Sentiment Analysis Methods

Abstract

As more and more information becomes freely available on the Internet, there appears to be an increasing demand for tools that would analyze information and provide valuable insights. One of such tools is sentiment analysis. The goal of sentiment analysis is to extract an opinion from text data and classify it into positive, neutral or negative. Millions of opinions, which are expressed on the Internet, about a product can be analyzed in a matter of seconds, providing insights about the appealing of the product to the general public based on the ration of positive to negative feedbacks. It is not feasible to complete such classification manually until, so the help of computer aid is needed. The goal of this paper is to overview available methods and algorithms that are commonly used for solving the problem of sentiment analysis. A basic machine learning algorithm has been built based on Naïve Classifier and Bag of Word model. The results was satisfying with a relatively height accuracy of classification.

I. Introduction

Web 2.0, known for a large amount of user generated data, brought an ability for Internet users to work with the web content in a new way. Internet users don’t just read web pages, they interact with them by leaving comments, sharing with social network friends, etc. Multiple website like collect product and reviews from Internet users. Social networks allow everyone freely express opinions on current events. One might start questioning if this data could be put to better use? Could new meaning extracted from abundance of already available data? Sentiment analysis takes upon this very challenge Sentiment analysis is a type of subjective analysis that focuses on identifying positive and negative opinions, emotions, and evaluations expressed in natural language [1]. Sentiment analysis is a finer grain analysis compared to subjectivity analysis, since the purpose of subjectivity analysis is only to find out whether a statement is subjective or objective. In other words, subjectivity analysis classifies text data into facts and opinions. Facts are objective statements whereas opinions are subjective statements that reflect on a person’s perception about an event or entity. Sentiment analysis classifies all subjective statements into positive and negative. Note, that all objective statements are neutral.

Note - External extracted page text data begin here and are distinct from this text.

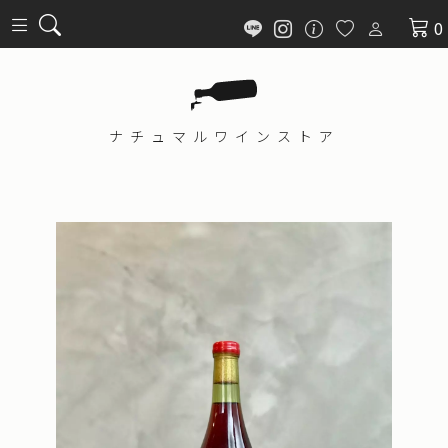
0
ナチュマル
ワインストア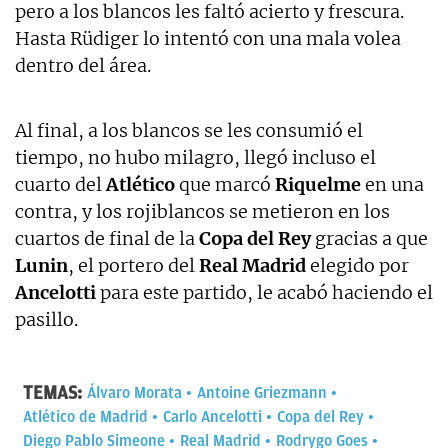
pero a los blancos les faltó acierto y frescura.
Hasta Rüdiger lo intentó con una mala volea
dentro del área.
Al final, a los blancos se les consumió el
tiempo, no hubo milagro, llegó incluso el
cuarto del
Atlético
que marcó
Riquelme
en una
contra, y los rojiblancos se metieron en los
cuartos de final de la
Copa del Rey
gracias a que
Lunin
, el portero del
Real Madrid
elegido por
Ancelotti
para este partido, le acabó haciendo el
pasillo.
TEMAS:
Álvaro Morata
Antoine Griezmann
Atlético de Madrid
Carlo Ancelotti
Copa del Rey
Diego Pablo Simeone
Real Madrid
Rodrygo Goes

Sentiment Analysis vs Subjectivity AnalysisFigure 1: Sentiment Analysis vs Subjectivity Analysis

Sentiment analysis is concerned with personal feelings, interpretations, prejudice, opinions, sentiments, emotions, evaluations, beliefs, speculations, etc. These emotions don’t have to be based on facts and can be biased. Given a set of text data D, the task of sentiment analysis is to find whether each document d ∈ D expresses a positive, or negative opinion on a specific object. For example, given a set of blogs on movie reviews, the system classifies them into positive reviews and negative reviews. This is similar to a supervised classification method but different from the regular topic based text classification, which classifies documents into predefined topic classes, e.g., sports, art etc. In topic-based classification, topic related words are important. However, in opinion classification, topic-related words are not very important but, opinion words that indicate positive or negative opinions are important, e.g., great, excellent, amazing, horrible, bad, worst, etc. Most of the methodologies for opinion mining apply some forms of machine learning techniques for classification. Customized-algorithms specifically for opinion classification have also been developed, which exploit opinion words and phrases together with some scoring functions [5]. Sentiment analysis is often referred to as opinion mining. It is considered to be a recent discipline that uses information retrieval processes and computational linguistics. A sub-task of sentiment analysis is finding individual words that tell us about option that is being expressed. The result of this research turned into the following  Web Application.

II. Applications

Scope of new applications is one of the reasons of the growing attention to the challenges that sentiment analysis poses [8]. Applications include determining critics’ opinions about a given product by classifying online product reviews, or tracking the shifting attitudes of the general public towards a movie star by mining online forums or blogs [5], prediction of election results, alternative method of polling a public without specifically asking for it, and more. Amazon uses a form of sentiment analysis to identify positive qualities of a product under review (Figure 2).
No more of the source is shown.